Teaching Engagement: Indigo Dip Day
A Day of Cloth, Community, and Indigo
I had the pleasure of teaching a hand-stitched Shibori workshop during the Sacramento Collective for the Textile Arts' fourth annual Indigo Dip Day at the Shepard Garden & Arts Center. Each year, this event brings together volunteers, artists, and curious newcomers to experience the magic of indigo dyeing in a welcoming community setting.
The vision for Indigo Dip Day began with LuAnne Hansen, SCTA's Book Arts Study Group Leader, who has cultivated an event that is as much about gathering people together as it is about making beautiful textiles. Throughout the day, multiple indigo vats were kept active while guests rotated through demonstrations and workshops, learning different approaches to preparing and dyeing cloth.
Like many successful events, most of the work happens long before the first guest arrives. The week before Indigo Day, our volunteer team gathered for a run-through and test dye session. We prepared the vats, tested our processes, organized materials, and made sure everything was ready so that the day itself could be focused on teaching, conversation, and creativity.
This Indigo Day was a little unusual for me. For perhaps the first time at an indigo event, I did not dye anything myself. Instead, I spent my preparation time stitching demonstration samples for the techniques I would be teaching and dyed a handful of test pieces in my studio several weeks beforehand using a small indigo vat. Having already satisfied my own curiosity, I found myself completely present during the event and focused on helping others discover the excitement of watching their stitched cloth emerge from the vat.
While LuAnne and her team guided visitors through Itajime Shibori, I spent the day teaching hand-stitched resist techniques. Itajime is one of the most approachable forms of shibori. By folding cloth and compressing it between shaped blocks before dyeing, participants can quickly create beautifully geometric patterns. It's a wonderfully freeing technique because it is a quicker preparation before the fabric is ready to enter the dye vat, making it an ideal introduction to the world of shibori.
My workshop focused on a slower and more contemplative side of the tradition. Throughout the day I had the opportunity to work with eight students, helping each of them develop a design, mark their fabric, and begin stitching their own resist patterns. We explored several traditional techniques including Karamatsu, which creates radiating circular forms; Mokume, stitched parallel rows that resemble flowing wood grain; and Ori-Nui, curved stitched lines that produce beautiful undulating movement across the cloth. On average, each student spent 2 to 3 hours between their stitching and the Indigo dyeing.
One of the things I enjoy most about teaching stitched shibori is that every piece begins with the same simple materials (a needle, thread, and cloth) but no two artwork are ever alike.
Two of my students had volunteered during our preparation, giving them the opportunity to begin stitching more ambitious designs before Indigo Day. Seeing those projects develop was especially rewarding.

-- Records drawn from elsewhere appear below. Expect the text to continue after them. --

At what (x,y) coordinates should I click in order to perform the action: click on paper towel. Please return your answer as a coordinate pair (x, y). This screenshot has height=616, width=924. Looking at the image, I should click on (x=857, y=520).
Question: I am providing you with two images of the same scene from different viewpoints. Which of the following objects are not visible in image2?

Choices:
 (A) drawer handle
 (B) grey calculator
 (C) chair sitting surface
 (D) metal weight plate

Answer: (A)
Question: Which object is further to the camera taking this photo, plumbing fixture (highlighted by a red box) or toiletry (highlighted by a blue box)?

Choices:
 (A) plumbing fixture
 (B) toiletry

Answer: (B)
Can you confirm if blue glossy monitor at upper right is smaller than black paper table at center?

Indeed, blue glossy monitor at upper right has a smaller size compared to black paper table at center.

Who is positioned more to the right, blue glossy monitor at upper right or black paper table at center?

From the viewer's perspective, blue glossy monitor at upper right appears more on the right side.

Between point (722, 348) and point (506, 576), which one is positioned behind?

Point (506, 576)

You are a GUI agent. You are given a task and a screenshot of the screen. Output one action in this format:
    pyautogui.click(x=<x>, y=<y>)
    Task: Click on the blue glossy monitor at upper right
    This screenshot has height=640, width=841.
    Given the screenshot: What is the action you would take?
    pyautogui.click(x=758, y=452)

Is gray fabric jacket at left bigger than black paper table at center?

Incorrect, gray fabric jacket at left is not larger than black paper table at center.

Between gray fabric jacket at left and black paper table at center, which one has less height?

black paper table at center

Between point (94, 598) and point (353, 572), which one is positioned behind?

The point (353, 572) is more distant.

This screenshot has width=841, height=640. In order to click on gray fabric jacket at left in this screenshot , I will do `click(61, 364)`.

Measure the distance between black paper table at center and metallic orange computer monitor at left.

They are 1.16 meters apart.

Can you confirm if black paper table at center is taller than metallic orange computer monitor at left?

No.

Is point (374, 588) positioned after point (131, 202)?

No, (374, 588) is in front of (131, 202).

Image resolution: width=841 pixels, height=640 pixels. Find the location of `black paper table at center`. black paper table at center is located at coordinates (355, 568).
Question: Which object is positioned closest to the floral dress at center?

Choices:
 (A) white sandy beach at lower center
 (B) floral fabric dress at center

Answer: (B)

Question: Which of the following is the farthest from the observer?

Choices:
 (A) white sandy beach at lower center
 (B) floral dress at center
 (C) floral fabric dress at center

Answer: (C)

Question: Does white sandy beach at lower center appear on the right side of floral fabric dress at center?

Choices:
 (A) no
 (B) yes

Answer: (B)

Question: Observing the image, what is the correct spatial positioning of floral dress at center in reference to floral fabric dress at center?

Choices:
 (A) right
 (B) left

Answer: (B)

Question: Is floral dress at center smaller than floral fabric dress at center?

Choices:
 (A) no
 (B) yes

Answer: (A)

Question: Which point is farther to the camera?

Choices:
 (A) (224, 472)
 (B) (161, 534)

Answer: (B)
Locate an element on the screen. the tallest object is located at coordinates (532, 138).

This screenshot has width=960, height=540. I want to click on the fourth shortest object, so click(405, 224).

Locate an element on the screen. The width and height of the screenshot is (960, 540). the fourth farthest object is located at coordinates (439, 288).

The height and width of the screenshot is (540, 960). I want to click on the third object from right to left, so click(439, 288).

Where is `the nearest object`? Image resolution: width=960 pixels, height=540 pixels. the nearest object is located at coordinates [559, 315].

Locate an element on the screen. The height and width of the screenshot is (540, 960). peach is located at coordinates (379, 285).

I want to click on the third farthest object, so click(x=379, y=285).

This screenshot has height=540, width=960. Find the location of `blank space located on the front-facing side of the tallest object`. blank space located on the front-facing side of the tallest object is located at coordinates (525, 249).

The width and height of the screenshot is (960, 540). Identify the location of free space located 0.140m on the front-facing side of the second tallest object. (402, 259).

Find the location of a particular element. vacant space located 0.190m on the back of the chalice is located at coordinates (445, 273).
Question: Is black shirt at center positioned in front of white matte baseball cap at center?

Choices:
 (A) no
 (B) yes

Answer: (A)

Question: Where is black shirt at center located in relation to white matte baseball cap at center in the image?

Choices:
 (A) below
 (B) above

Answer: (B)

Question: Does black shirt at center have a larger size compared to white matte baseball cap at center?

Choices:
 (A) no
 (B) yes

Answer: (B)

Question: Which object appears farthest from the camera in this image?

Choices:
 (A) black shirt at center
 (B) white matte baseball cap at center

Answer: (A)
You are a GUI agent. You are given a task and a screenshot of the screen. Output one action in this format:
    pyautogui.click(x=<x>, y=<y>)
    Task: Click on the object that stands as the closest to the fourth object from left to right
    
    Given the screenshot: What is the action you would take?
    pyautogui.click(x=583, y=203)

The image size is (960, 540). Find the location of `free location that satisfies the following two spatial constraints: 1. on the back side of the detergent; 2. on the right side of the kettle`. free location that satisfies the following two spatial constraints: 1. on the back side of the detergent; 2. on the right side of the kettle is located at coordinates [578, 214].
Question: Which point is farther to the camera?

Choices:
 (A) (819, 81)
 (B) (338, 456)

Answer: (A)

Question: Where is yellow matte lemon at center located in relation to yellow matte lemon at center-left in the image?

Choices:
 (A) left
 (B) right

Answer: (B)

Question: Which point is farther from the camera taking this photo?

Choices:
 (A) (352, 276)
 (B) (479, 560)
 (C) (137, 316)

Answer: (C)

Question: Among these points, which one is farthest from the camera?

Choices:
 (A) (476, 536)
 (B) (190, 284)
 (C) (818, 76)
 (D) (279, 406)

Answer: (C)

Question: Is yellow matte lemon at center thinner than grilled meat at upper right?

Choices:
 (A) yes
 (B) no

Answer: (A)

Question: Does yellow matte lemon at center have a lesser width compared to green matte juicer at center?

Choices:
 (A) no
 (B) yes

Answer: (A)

I was particularly impressed by Genevieve Rasmussen's Kawari Mokume piece. Although the finished pattern appears elegantly simple, it requires an incredible amount of patience, with nearly the entire textile covered in carefully placed stitches. It is one of my favorite shibori techniques precisely because of that quiet commitment the finished cloth carries the memory of every stitch that came before it.
Another piece that captured my attention was created by Ellen Weinstein. Ellen, who always seems to have needle and thread in hand, shows her love of stitching in everything she makes. Rather than approaching her piece with strict symmetry, she embraced a layered, organic composition. The finished textile has remarkable energy and movement, with each stitched line contributing to a composition that feels both spontaneous and deeply considered.
As wonderful as the finished textiles were, my favorite part of the day wasn't watching the cloth come out of the vat (which I hardly saw), it was sitting together in community. We spent hours sewing, talking about fabrics, sharing travel stories, exchanging techniques, answering questions, and simply enjoying the company of others who appreciate the slow satisfaction of making something by hand. Those conversations, as much as the dye itself, are what make events like Indigo Dip Day so meaningful.
Indigo has an interesting way of bringing people together. Whether someone arrived with years of textile experience or had never held a needle before, everyone left with something uniquely their own, and with the confidence to continue exploring.
On a personal note, this year's Indigo Dip Day also marked the conclusion of my term as Vice President of SCTA. Looking back, I'm proud of what we accomplished together over the past year and grateful for the friendships and community I've found through the organization. While I'm stepping away from board leadership, I'm excited to continue participating as an instructor and member. More than anything, I'm looking forward to returning to the study groups—not as an organizer, but simply as another maker around the table.
Sometimes that's exactly where the best conversations begin.